BEGIN INPUT FOR THIS TASK

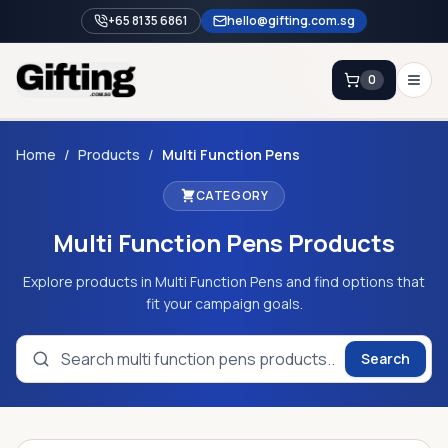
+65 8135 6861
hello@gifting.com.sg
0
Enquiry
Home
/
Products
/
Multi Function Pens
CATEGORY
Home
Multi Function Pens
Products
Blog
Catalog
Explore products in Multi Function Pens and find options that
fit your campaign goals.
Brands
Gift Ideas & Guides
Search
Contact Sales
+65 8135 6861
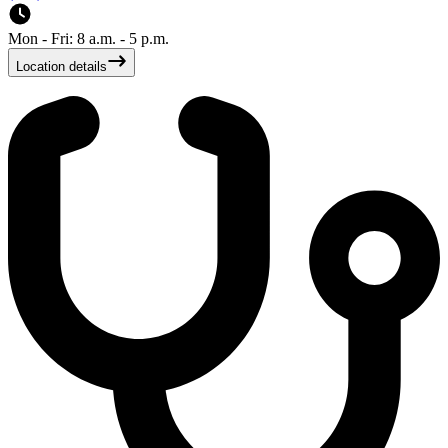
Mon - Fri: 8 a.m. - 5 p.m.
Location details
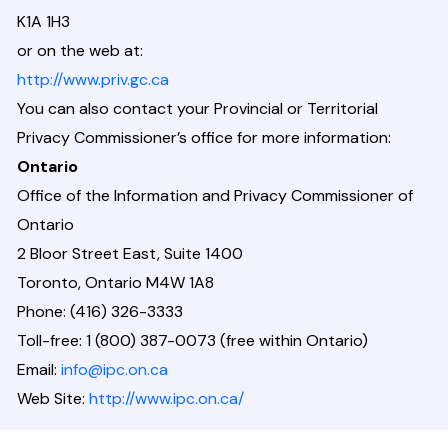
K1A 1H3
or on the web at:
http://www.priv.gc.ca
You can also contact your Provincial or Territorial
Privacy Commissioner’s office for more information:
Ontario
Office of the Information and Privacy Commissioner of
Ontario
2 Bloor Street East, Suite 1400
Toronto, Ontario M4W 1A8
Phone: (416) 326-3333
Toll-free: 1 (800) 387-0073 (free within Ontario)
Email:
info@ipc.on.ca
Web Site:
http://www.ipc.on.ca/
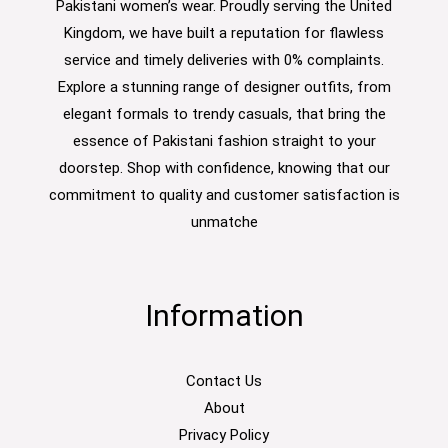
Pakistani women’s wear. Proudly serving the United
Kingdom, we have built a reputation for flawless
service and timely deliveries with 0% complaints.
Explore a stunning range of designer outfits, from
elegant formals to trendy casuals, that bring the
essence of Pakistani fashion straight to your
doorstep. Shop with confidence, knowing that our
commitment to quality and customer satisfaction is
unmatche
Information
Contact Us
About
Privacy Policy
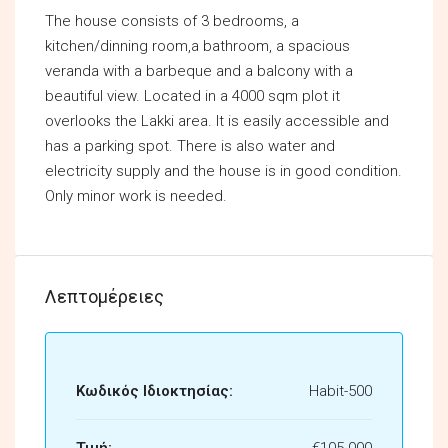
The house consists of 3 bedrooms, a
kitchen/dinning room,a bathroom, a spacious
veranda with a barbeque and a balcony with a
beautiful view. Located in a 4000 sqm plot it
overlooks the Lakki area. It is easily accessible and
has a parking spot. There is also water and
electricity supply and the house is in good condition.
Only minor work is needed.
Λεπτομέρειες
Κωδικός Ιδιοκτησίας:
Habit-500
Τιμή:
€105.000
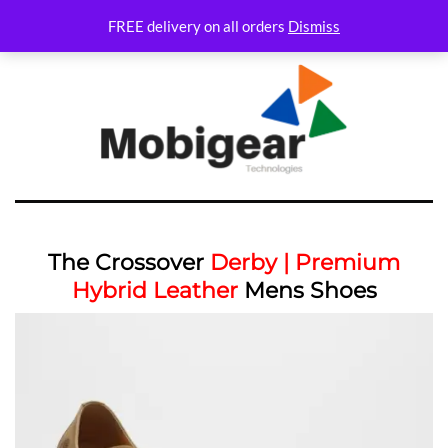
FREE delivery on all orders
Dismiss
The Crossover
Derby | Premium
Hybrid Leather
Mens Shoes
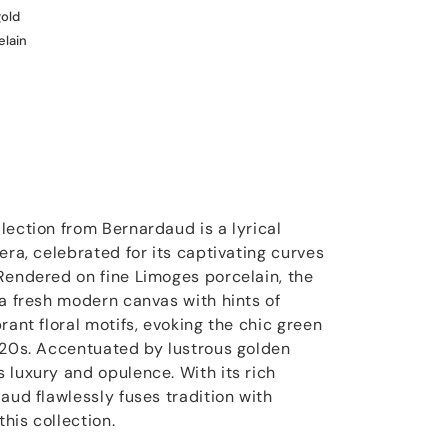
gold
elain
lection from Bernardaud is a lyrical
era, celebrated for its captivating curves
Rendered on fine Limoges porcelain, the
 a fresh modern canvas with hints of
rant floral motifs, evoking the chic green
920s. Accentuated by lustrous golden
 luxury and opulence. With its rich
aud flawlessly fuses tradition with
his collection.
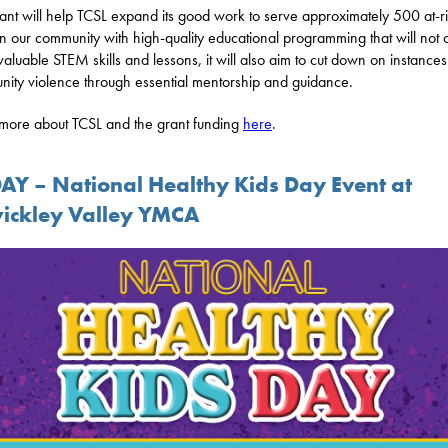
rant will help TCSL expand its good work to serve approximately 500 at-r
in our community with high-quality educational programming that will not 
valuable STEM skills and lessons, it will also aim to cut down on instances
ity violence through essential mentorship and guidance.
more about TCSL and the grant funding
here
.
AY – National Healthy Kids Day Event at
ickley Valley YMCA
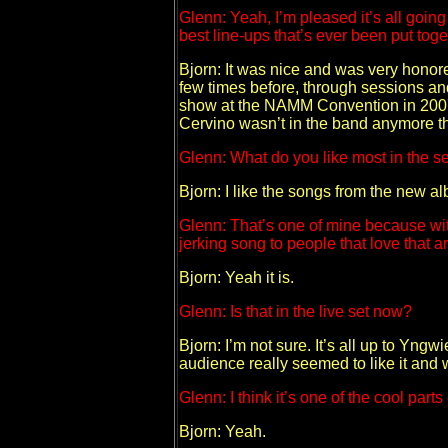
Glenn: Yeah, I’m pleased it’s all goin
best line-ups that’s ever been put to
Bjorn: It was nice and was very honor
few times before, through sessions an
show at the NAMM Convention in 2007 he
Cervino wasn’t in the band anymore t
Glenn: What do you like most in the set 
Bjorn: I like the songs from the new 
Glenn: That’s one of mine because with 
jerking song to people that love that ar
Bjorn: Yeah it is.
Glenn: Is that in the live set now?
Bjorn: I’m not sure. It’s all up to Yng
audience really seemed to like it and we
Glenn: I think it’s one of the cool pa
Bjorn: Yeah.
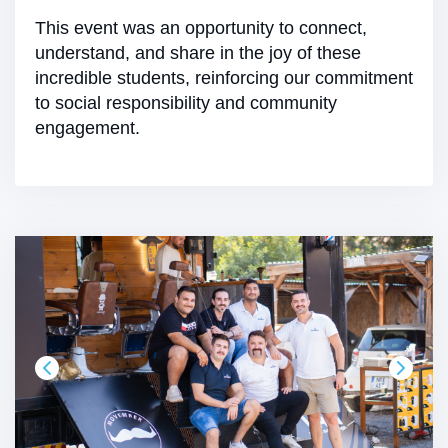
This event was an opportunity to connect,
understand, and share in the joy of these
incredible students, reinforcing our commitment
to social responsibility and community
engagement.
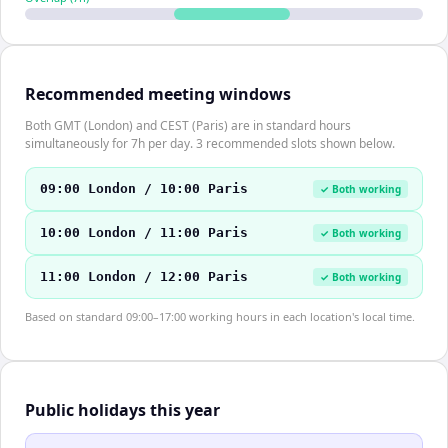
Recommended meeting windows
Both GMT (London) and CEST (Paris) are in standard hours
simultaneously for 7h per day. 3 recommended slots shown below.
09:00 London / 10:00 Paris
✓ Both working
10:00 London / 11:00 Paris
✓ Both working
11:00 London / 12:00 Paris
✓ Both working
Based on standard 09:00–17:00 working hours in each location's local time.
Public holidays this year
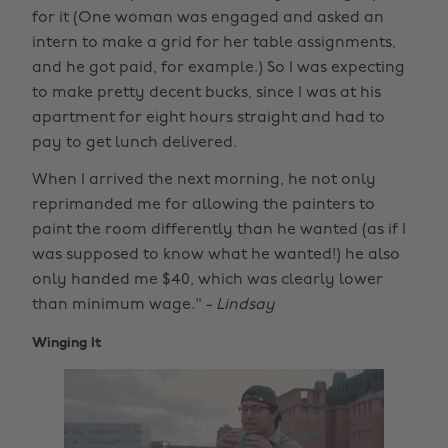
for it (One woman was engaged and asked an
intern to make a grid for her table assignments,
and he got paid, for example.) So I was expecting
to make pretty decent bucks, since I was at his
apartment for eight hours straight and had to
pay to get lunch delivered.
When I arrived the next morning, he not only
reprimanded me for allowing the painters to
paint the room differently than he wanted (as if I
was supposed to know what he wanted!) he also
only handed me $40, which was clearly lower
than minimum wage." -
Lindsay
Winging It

END INPUT FOR THIS TASK

■ ACTIVITY ■
Write out all the entries exactly, except for the pictures.

■ EXERCISE OUTPUT ■
+65 8135 6861
hello@gifting.com.sg
0
Enquiry
Home
/
Products
/
Multi Function Pens
CATEGORY
Home
Multi Function Pens
Products
Blog
Catalog
Explore products in Multi Function Pens and find options that
fit your campaign goals.
Brands
Gift Ideas & Guides
Search
Contact Sales
+65 8135 6861
Mon - Fri: 8 a.m. - 5 p.m.
Location details
K1A 1H3
or on the web at:
http://www.priv.gc.ca
You can also contact your Provincial or Territorial
Privacy Commissioner’s office for more information:
Ontario
Office of the Information and Privacy Commissioner of
Ontario
2 Bloor Street East, Suite 1400
Toronto, Ontario M4W 1A8
Phone: (416) 326-3333
Toll-free: 1 (800) 387-0073 (free within Ontario)
Email:
info@ipc.on.ca
Web Site:
http://www.ipc.on.ca/
Pakistani women’s wear. Proudly serving the United
Kingdom, we have built a reputation for flawless
service and timely deliveries with 0% complaints.
Explore a stunning range of designer outfits, from
elegant formals to trendy casuals, that bring the
essence of Pakistani fashion straight to your
doorstep. Shop with confidence, knowing that our
commitment to quality and customer satisfaction is
unmatche
Information
Contact Us
About
Privacy Policy
The house consists of 3 bedrooms, a
kitchen/dinning room,a bathroom, a spacious
veranda with a barbeque and a balcony with a
beautiful view. Located in a 4000 sqm plot it
overlooks the Lakki area. It is easily accessible and
has a parking spot. There is also water and
electricity supply and the house is in good condition.
Only minor work is needed.
Λεπτομέρειες
Κωδικός Ιδιοκτησίας:
Habit-500
Τιμή:
€105.000
FREE delivery on all orders
Dismiss
The Crossover
Derby | Premium
Hybrid Leather
Mens Shoes
gold
elain
lection from Bernardaud is a lyrical
era, celebrated for its captivating curves
Rendered on fine Limoges porcelain, the
 a fresh modern canvas with hints of
rant floral motifs, evoking the chic green
920s. Accentuated by lustrous golden
 luxury and opulence. With its rich
aud flawlessly fuses tradition with
his collection.
rant will help TCSL expand its good work to serve approximately 500 at-r
in our community with high-quality educational programming that will not 
valuable STEM skills and lessons, it will also aim to cut down on instances
ity violence through essential mentorship and guidance.
more about TCSL and the grant funding
here
.
AY – National Healthy Kids Day Event at
ickley Valley YMCA
Glenn: Yeah, I’m pleased it’s all goin
best line-ups that’s ever been put to
Bjorn: It was nice and was very honor
few times before, through sessions an
show at the NAMM Convention in 2007 he
Cervino wasn’t in the band anymore t
Glenn: What do you like most in the set 
Bjorn: I like the songs from the new 
Glenn: That’s one of mine because with 
jerking song to people that love that ar
Bjorn: Yeah it is.
Glenn: Is that in the live set now?
Bjorn: I’m not sure. It’s all up to Yng
audience really seemed to like it and we
Glenn: I think it’s one of the cool pa
Bjorn: Yeah.
This event was an opportunity to connect,
understand, and share in the joy of these
incredible students, reinforcing our commitment
to social responsibility and community
engagement.
Recommended meeting windows
Both GMT (London) and CEST (Paris) are in standard hours
simultaneously for 7h per day. 3 recommended slots shown below.
09:00 London / 10:00 Paris
✓ Both working
10:00 London / 11:00 Paris
✓ Both working
11:00 London / 12:00 Paris
✓ Both working
Based on standard 09:00–17:00 working hours in each location's local time.
Public holidays this year
for it (One woman was engaged and asked an
intern to make a grid for her table assignments,
and he got paid, for example.) So I was expecting
to make pretty decent bucks, since I was at his
apartment for eight hours straight and had to
pay to get lunch delivered.
When I arrived the next morning, he not only
reprimanded me for allowing the painters to
paint the room differently than he wanted (as if I
was supposed to know what he wanted!) he also
only handed me $40, which was clearly lower
than minimum wage." -
Lindsay
Winging It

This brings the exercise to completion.